The URL above leaves no doubt as to what format the data is provided in, JSON!
Let’s first use httr2.
library("magrittr")
response <- httr2::request(github_url) %>%
httr2::req_perform()
# Check the response status
httr2::resp_status(response)
## [1] 200
# Or in a package you'd write
httr2::resp_check_status(response)
# Parse the content
httr2::resp_body_json(response)
## $page
## $page$id
## [1] "kctbh9vrtdwd"
##
## $page$name
## [1] "GitHub"
##
## $page$url
## [1] "https://www.githubstatus.com"
##
## $page$time_zone
## [1] "Etc/UTC"
##
## $page$updated_at
## [1] "2024-09-06T07:43:58.589Z"
##
##
## $status
## $status$indicator
## [1] "none"
##
## $status$description
## [1] "All Systems Operational"
# In case you wonder, the format was obtained from a header
httr2::resp_header(response, "content-type")
## [1] "application/json; charset=utf-8"
Now, the same with crul.
# Create a client and get a response
client <- crul::HttpClient$new(github_url)
response <- client$get()
# Check the response status
response$status_http()
## <Status code: 200>
## Message: OK
## Explanation: Request fulfilled, document follows
# Or in a package you'd write
response$raise_for_status()
# Parse the content
response$parse()
## No encoding supplied: defaulting to UTF-8.

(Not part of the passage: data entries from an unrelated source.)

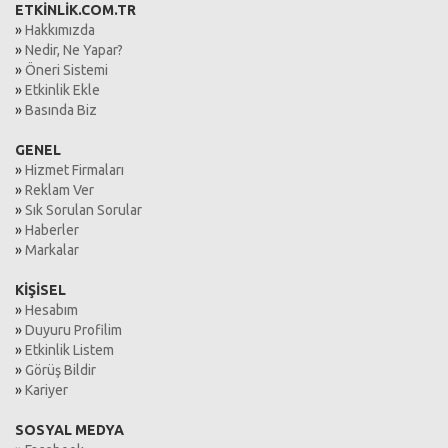
ETKİNLİK.COM.TR
»
Hakkımızda
»
Nedir, Ne Yapar?
»
Öneri Sistemi
»
Etkinlik Ekle
»
Basında Biz
GENEL
»
Hizmet Firmaları
»
Reklam Ver
»
Sık Sorulan Sorular
»
Haberler
»
Markalar
KİŞİSEL
»
Hesabım
»
Duyuru Profilim
»
Etkinlik Listem
»
Görüş Bildir
»
Kariyer
SOSYAL MEDYA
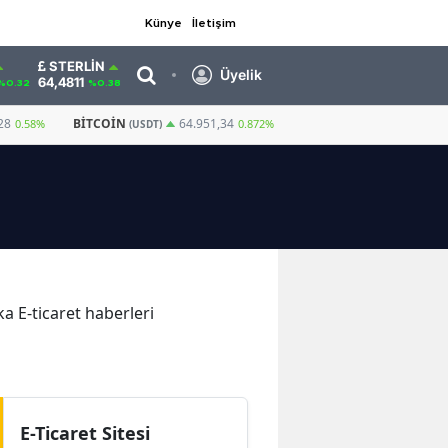
Künye
İletişim
STERLIN
Üyelik
64,4811
%0.32
%0.38
28
BITCOIN
GRAM ALTIN
6.660,55
64.951,34
0.58%
0.872%
(USDT)
ka E-ticaret haberleri
E-Ticaret Sitesi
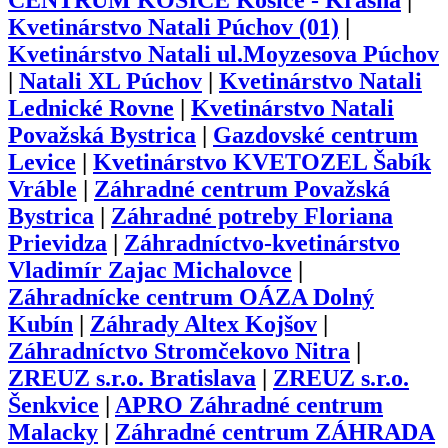
CENTRUM KOŠICE Košice - Krásna
|
Kvetinárstvo Natali Púchov (01)
|
Kvetinárstvo Natali ul.Moyzesova Púchov
|
Natali XL Púchov
|
Kvetinárstvo Natali
Lednické Rovne
|
Kvetinárstvo Natali
Považská Bystrica
|
Gazdovské centrum
Levice
|
Kvetinárstvo KVETOZEL Šabík
Vráble
|
Záhradné centrum Považská
Bystrica
|
Záhradné potreby Floriana
Prievidza
|
Záhradníctvo-kvetinárstvo
Vladimír Zajac Michalovce
|
Záhradnícke centrum OÁZA Dolný
Kubín
|
Záhrady Altex Kojšov
|
Záhradníctvo Stromčekovo Nitra
|
ZREUZ s.r.o. Bratislava
|
ZREUZ s.r.o.
Šenkvice
|
APRO Záhradné centrum
Malacky
|
Záhradné centrum ZÁHRADA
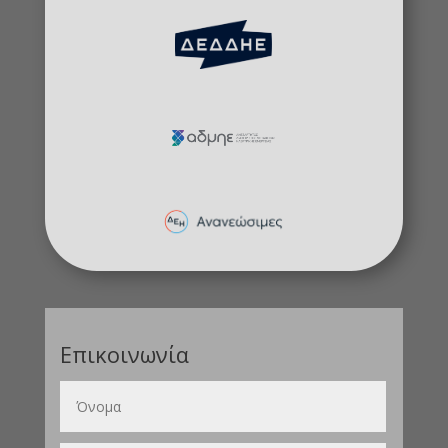
Επικοινωνία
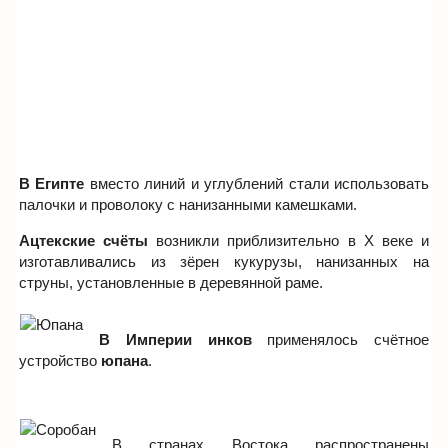
В Египте
вместо линий и углублений стали использовать
палочки и проволоку с нанизанными камешками.
Ацтекские счёты
возникли приблизительно в X веке и
изготавливались из зёрен кукурузы, нанизанных на
струны, установленные в деревянной раме.
В Империи инков
применялось счётное
устройство
юпана
.
В странах Востока распространены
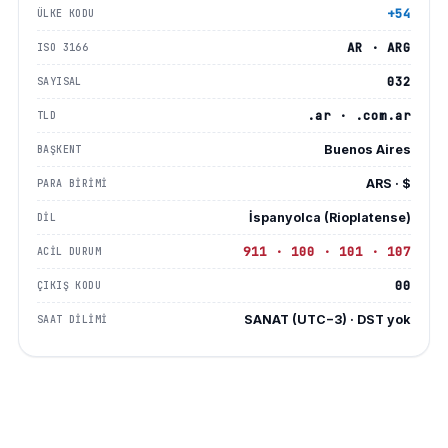
+54
ÜLKE KODU
AR · ARG
ISO 3166
032
SAYISAL
.ar · .com.ar
TLD
Buenos Aires
BAŞKENT
ARS · $
PARA BIRIMI
İspanyolca (Rioplatense)
DIL
911 · 100 · 101 · 107
ACIL DURUM
00
ÇIKIŞ KODU
SANAT (UTC−3) · DST yok
SAAT DILIMI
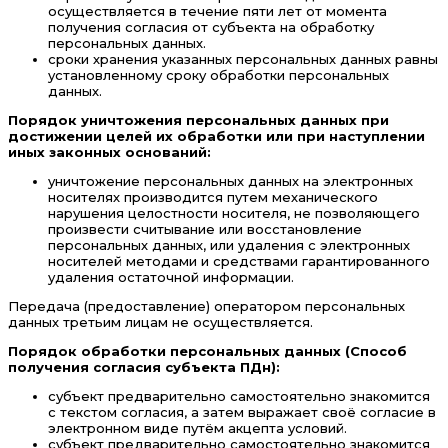
осуществляется в течение пяти лет от момента
получения согласия от субъекта на обработку
персональных данных.
сроки хранения указанных персональных данных равны
установленному сроку обработки персональных
данных.
Порядок уничтожения персональных данных при
достижении целей их обработки или при наступлении
иных законных оснований:
уничтожение персональных данных на электронных
носителях производится путем механического
нарушения целостности носителя, не позволяющего
произвести считывание или восстановление
персональных данных, или удаления с электронных
носителей методами и средствами гарантированного
удаления остаточной информации.
Передача (предоставление) оператором персональных
данных третьим лицам не осуществляется.
Порядок обработки персональных данных (Способ
получения согласия субъекта ПДн):
субъект предварительно самостоятельно знакомится
с текстом согласия, а затем выражает своё согласие в
электронном виде путём акцепта условий.
субъект предварительно самостоятельно знакомится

## [1] "{\"page\":{\"id\":\"kctbh9vrtdwd\",\"name\":\"GitHub\",\"url\":\"https://www.githubstatus.com\",\"time_zone\":\"Etc/UTC\",\"updated_at\":\"2024-09-06T07:43:58.589Z\"},\"status\":{\"indicator\":\"none\",\"description\":\"All Systems Operational\"}}"

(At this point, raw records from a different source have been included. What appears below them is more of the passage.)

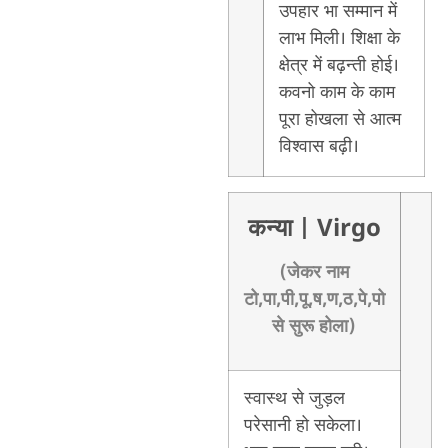
उपहार भा सम्मान में
लाभ मिली। शिक्षा के
क्षेत्र में बढ़न्ती होई।
कवनो काम के काम
पूरा होखला से आत्म
विश्वास बढ़ी।
कन्या
| Virgo
(जेकर नाम
टो,पा,पी,पू,ष,ण,ठ,पे,पो
से सुरू होला)
स्वास्थ से जुड़ल
परेसानी हो सकेला।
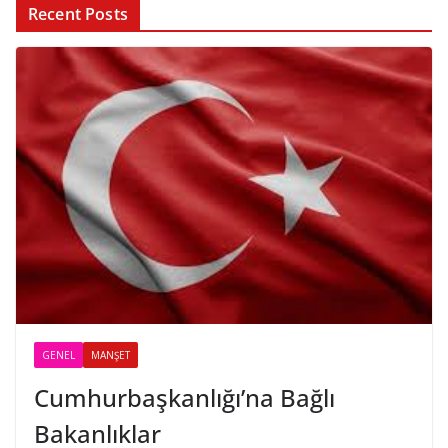
Recent Posts
GENEL
MANŞET
Cumhurbaşkanlığı’na Bağlı
Bakanlıklar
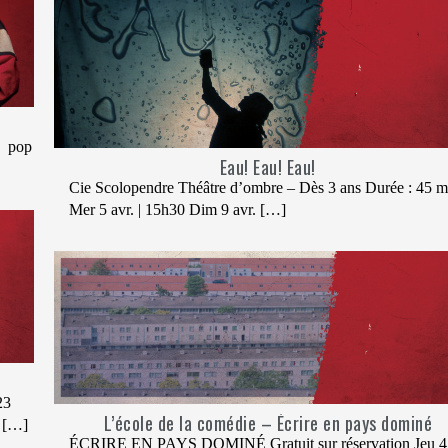
e pop
Eau! Eau! Eau!
Cie Scolopendre Théâtre d’ombre – Dès 3 ans Durée : 45 m
Mer 5 avr. | 15h30 Dim 9 avr. […]
23
L’école de la comédie – Écrire en pays dominé
] […]
ÉCRIRE EN PAYS DOMINÉ Gratuit sur réservation Jeu 4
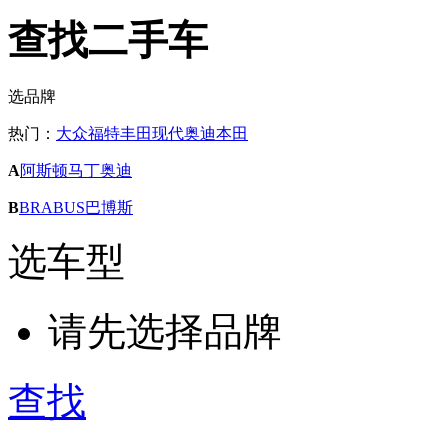
查找二手车
选品牌
热门：
大众
福特
丰田
现代
奥迪
本田
A
阿斯顿马丁
奥迪
B
BRABUS巴博斯
选车型
请先选择品牌
查找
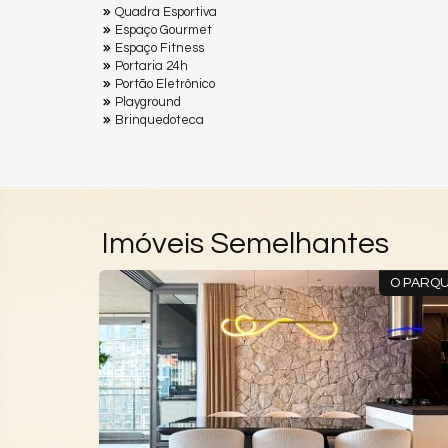
Quadra Esportiva
Espaço Gourmet
Espaço Fitness
Portaria 24h
Portão Eletrônico
Playground
Brinquedoteca
Imóveis Semelhantes
O PARQUE
O PARQ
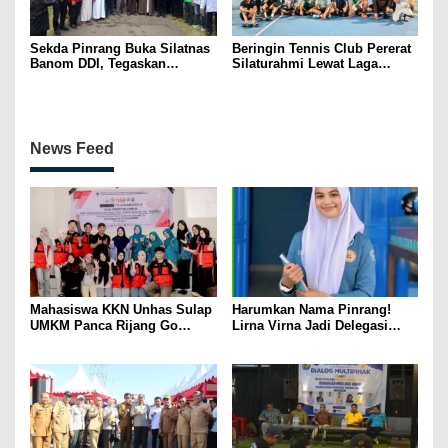
Sekda Pinrang Buka Silatnas
Beringin Tennis Club Pererat
Banom DDI, Tegaskan
Silaturahmi Lewat Laga
Pentingnya Ukhuwah dan
Persahabatan Bersama
Penguatan SDM Berakhlak
Petenis Parepare
News Feed
Mahasiswa KKN Unhas Sulap
Harumkan Nama Pinrang!
UMKM Panca Rijang Go
Lirna Virna Jadi Delegasi
Digital, Pelaku Usaha
Sulsel di Forum Pelajar
Antusias Ikuti Pelatihan
Indonesia 2026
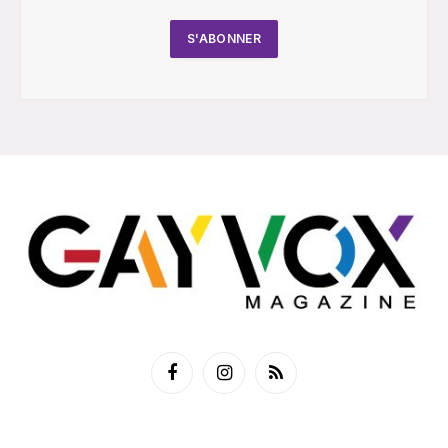
Facebook
Instagram
RSS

jsonlite::fromJSON(response$parse())
## No encoding supplied: defaulting to UTF-8.
## $page
## $page$id
## [1] "kctbh9vrtdwd"
##
## $page$name
## [1] "GitHub"
##
## $page$url
## [1] "https://www.githubstatus.com"
##
## $page$time_zone
## [1] "Etc/UTC"
##
## $page$updated_at
## [1] "2024-09-06T07:43:58.589Z"
##
##
## $status
## $status$indicator
## [1] "none"
##
## $status$description
## [1] "All Systems Operational"
Hopefully these very short snippets give you an idea of what syntax to expect when choosing one of these packages.
Note that the choice of a package will constrain the HTTP testing tools you can use. However, the general ideas will remain the same. You could switch your package backend from, say, crul to httr without changing your tests, if your tests do not test too many specificities of internals.